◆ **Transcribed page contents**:
********************

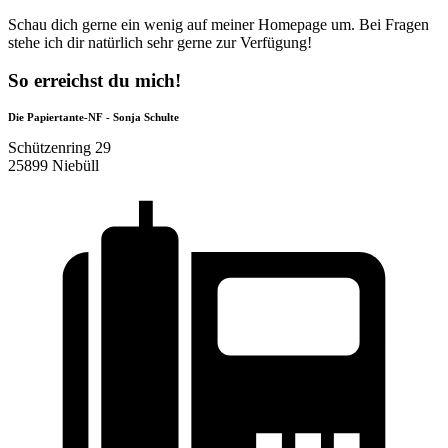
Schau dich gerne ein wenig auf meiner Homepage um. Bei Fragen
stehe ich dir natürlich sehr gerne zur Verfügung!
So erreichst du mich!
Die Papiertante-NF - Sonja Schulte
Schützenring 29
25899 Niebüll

********************

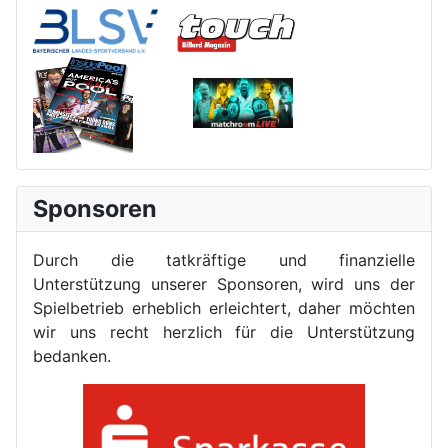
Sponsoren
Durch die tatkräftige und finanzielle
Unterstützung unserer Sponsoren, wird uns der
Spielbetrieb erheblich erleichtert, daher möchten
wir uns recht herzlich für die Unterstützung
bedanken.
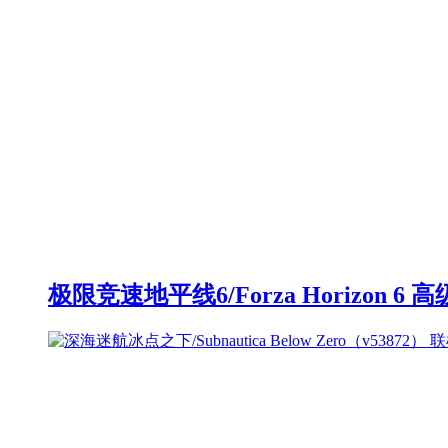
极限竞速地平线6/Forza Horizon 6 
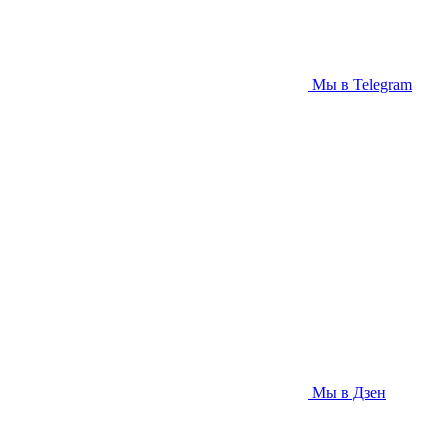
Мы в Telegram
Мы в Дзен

********************

◆ **Problem**:
Copy every line of the entries in which "Sponsoren" can be found.

◆ **Task solution**:
Sponsoren
Unterstützung unserer Sponsoren, wird uns der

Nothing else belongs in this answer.